[Start of Attachment]

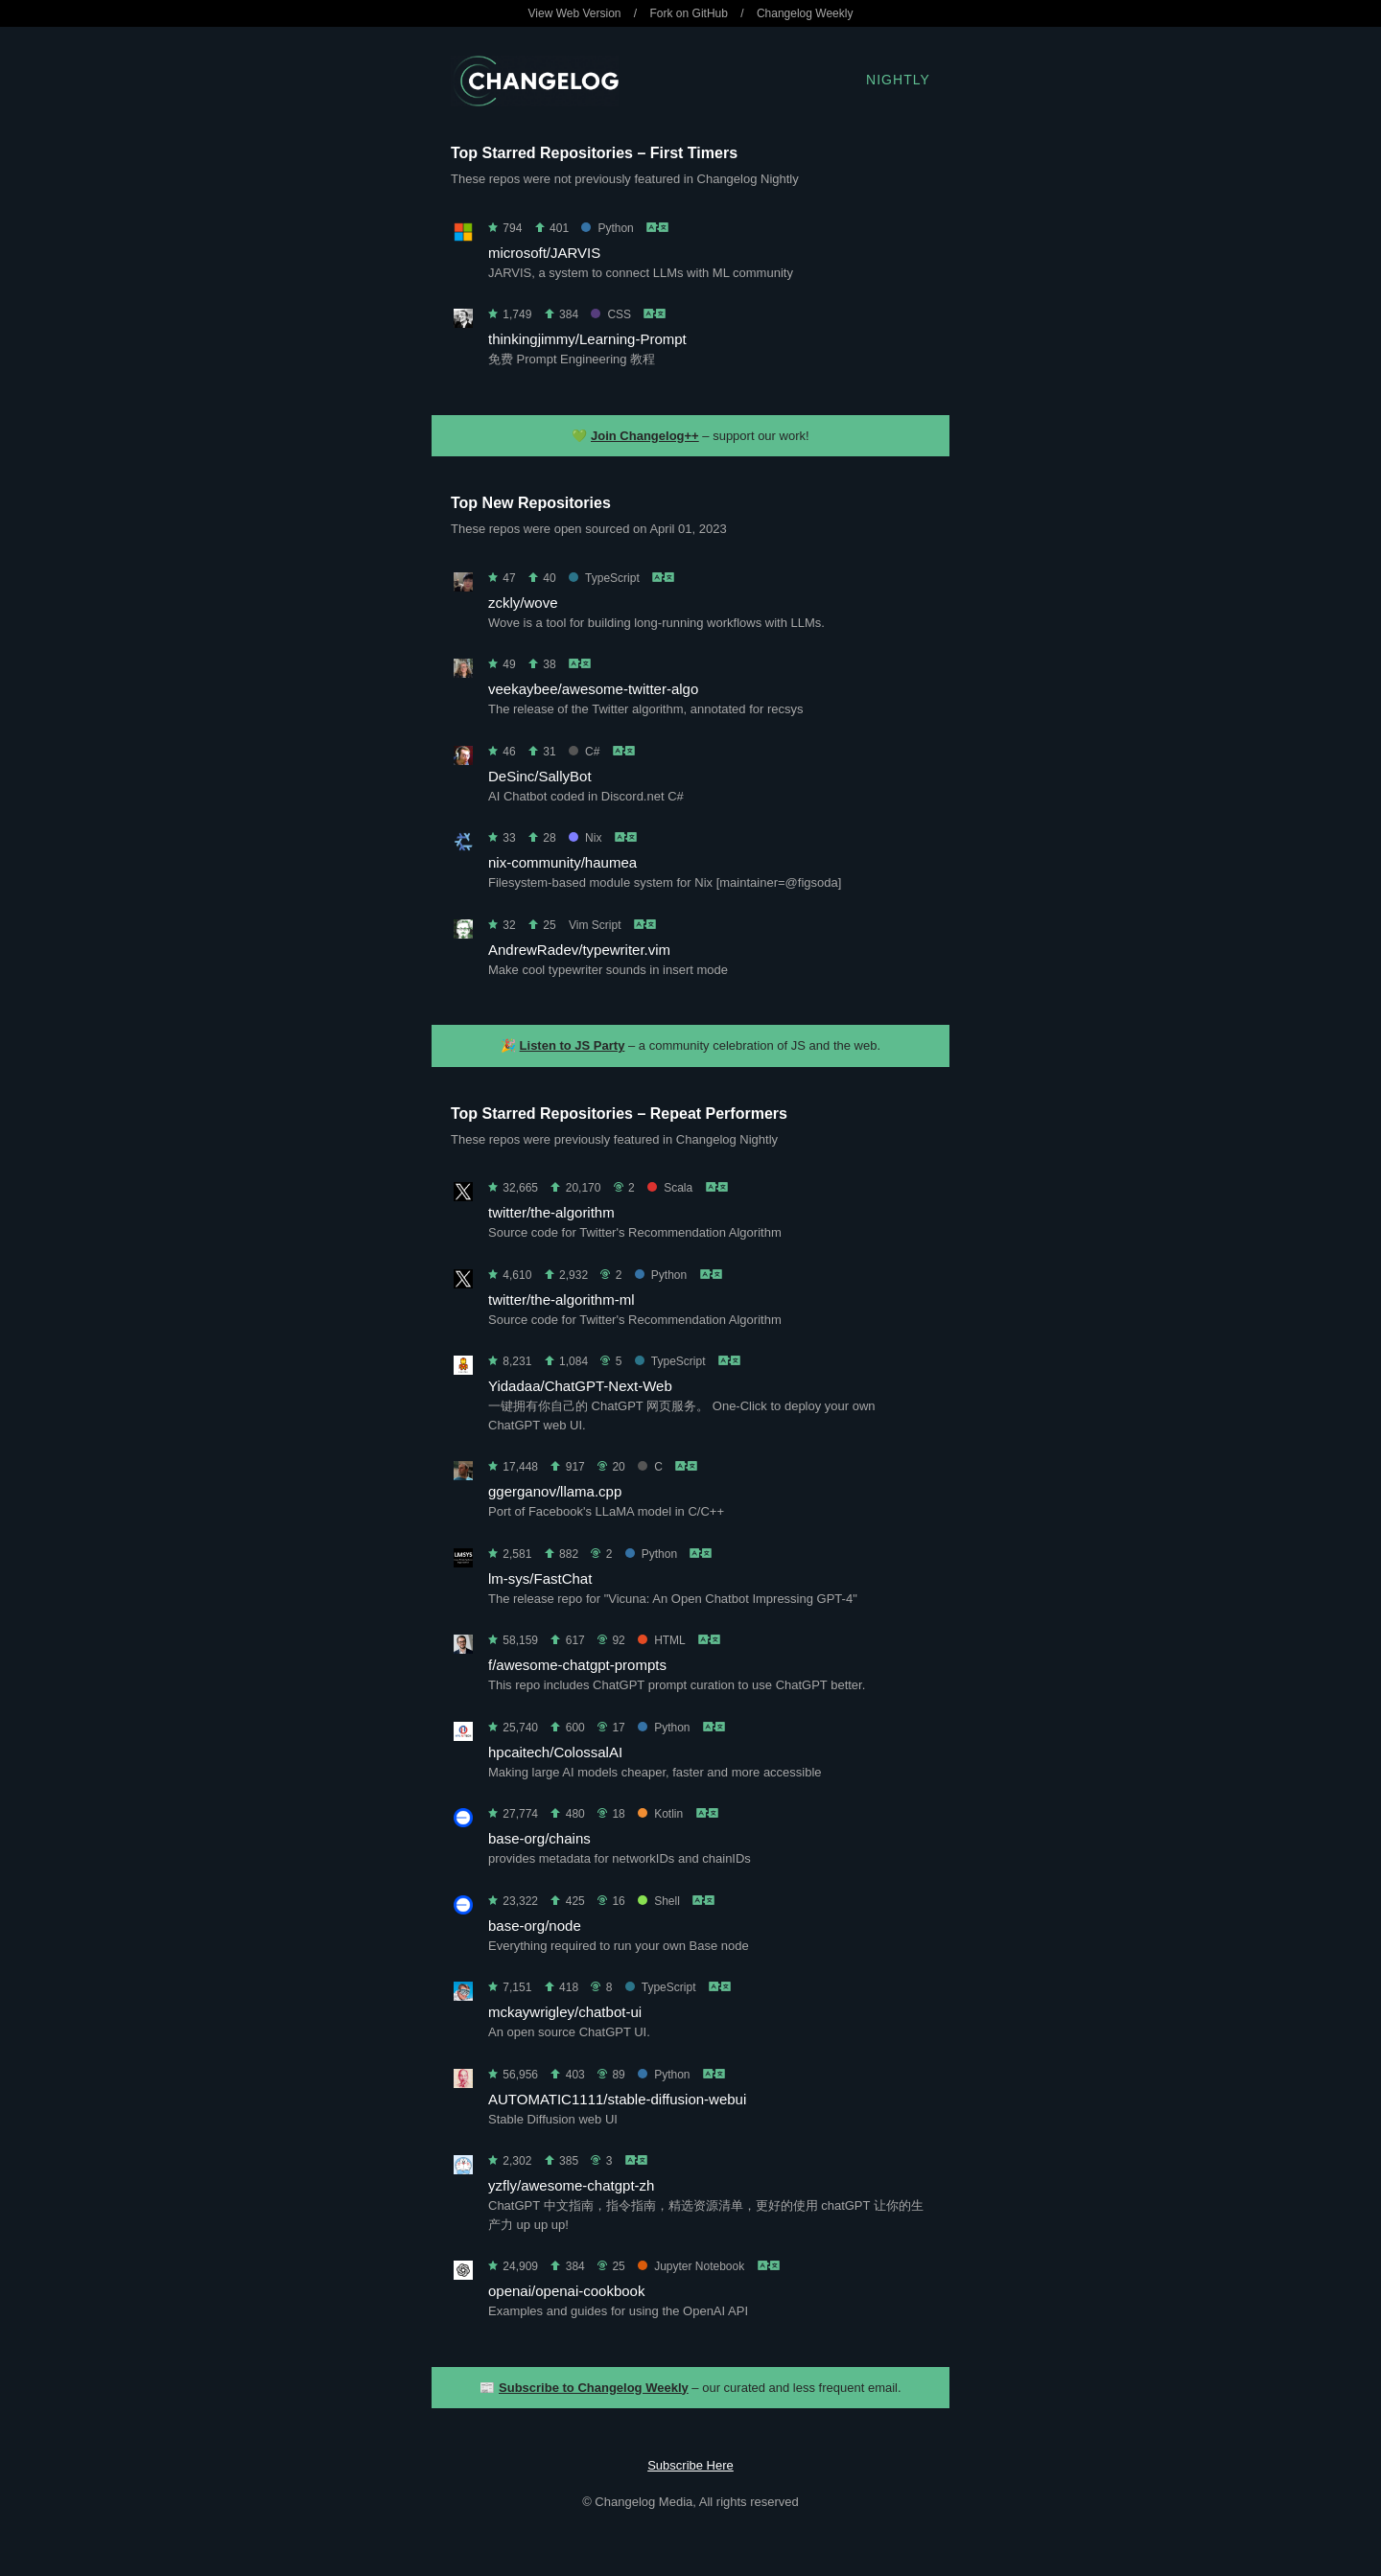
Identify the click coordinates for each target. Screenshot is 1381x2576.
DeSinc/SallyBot (540, 776)
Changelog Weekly (805, 13)
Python (607, 228)
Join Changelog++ (645, 436)
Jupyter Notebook (691, 2266)
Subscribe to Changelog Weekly (594, 2387)
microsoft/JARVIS (544, 252)
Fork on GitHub (689, 13)
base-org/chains (539, 1838)
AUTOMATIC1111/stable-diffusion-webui (617, 2099)
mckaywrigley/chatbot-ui (565, 2012)
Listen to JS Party (572, 1045)
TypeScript (604, 578)
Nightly (898, 79)
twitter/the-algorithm (551, 1212)
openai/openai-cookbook (566, 2291)
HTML (661, 1640)
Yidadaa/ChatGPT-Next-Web (580, 1386)
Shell (659, 1901)
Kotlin (660, 1814)
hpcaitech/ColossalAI (555, 1752)
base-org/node (534, 1925)
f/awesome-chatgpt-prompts (577, 1665)
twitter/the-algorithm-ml (561, 1299)
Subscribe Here (690, 2465)
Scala (669, 1188)
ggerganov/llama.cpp (554, 1491)
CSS (611, 314)
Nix (585, 838)
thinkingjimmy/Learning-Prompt (587, 339)
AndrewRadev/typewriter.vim (579, 949)
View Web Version (574, 13)
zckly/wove (523, 602)
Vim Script (594, 925)
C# (584, 751)
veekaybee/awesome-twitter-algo (593, 689)
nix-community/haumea (562, 862)
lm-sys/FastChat (540, 1578)
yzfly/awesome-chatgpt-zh (571, 2185)
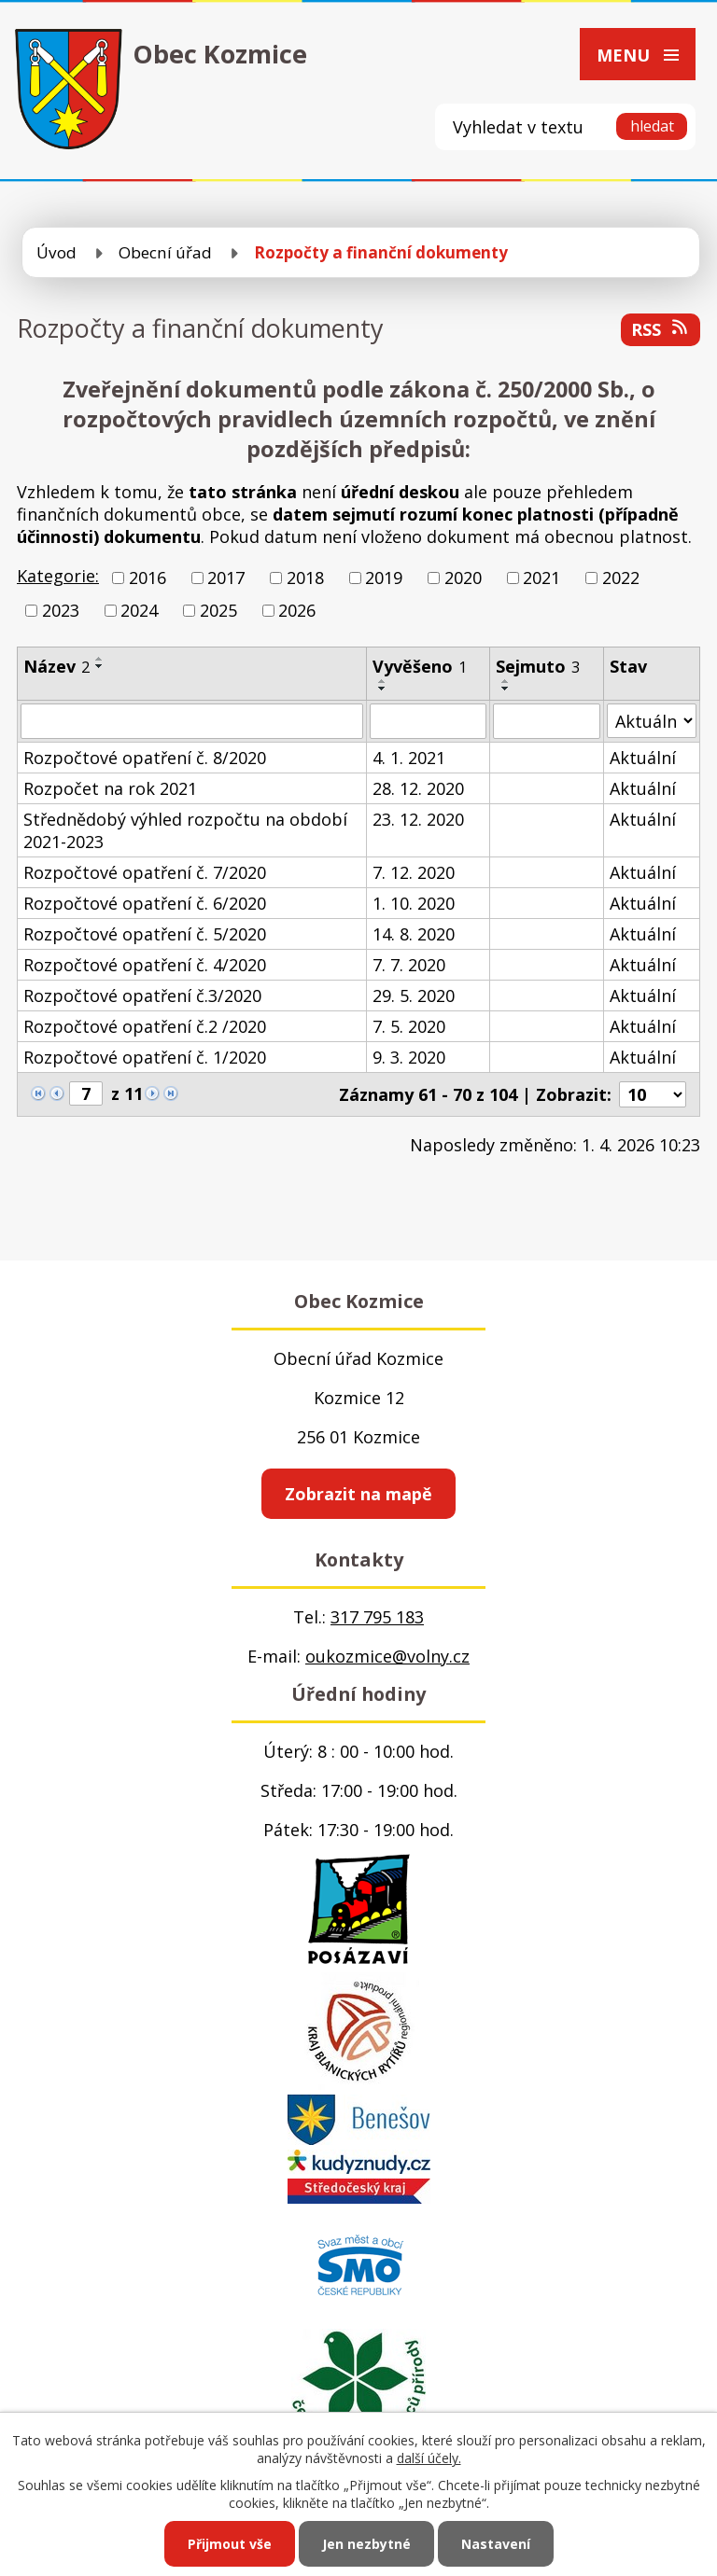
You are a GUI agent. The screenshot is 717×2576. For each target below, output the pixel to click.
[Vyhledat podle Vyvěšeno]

[End of Attachment]

# REQUIREMENT:
With the line holding "twitter/the-algorithm (551, 1212)" as the first and the line holding "twitter/the-algorithm-ml (561, 1299)" as the last, please transcribe exactly the lines of the material above in that range and nothing else.

# WRITTEN REPLY:
twitter/the-algorithm (551, 1212)
openai/openai-cookbook (566, 2291)
HTML (661, 1640)
Yidadaa/ChatGPT-Next-Web (580, 1386)
Shell (659, 1901)
Kotlin (660, 1814)
hpcaitech/ColossalAI (555, 1752)
base-org/node (534, 1925)
f/awesome-chatgpt-prompts (577, 1665)
twitter/the-algorithm-ml (561, 1299)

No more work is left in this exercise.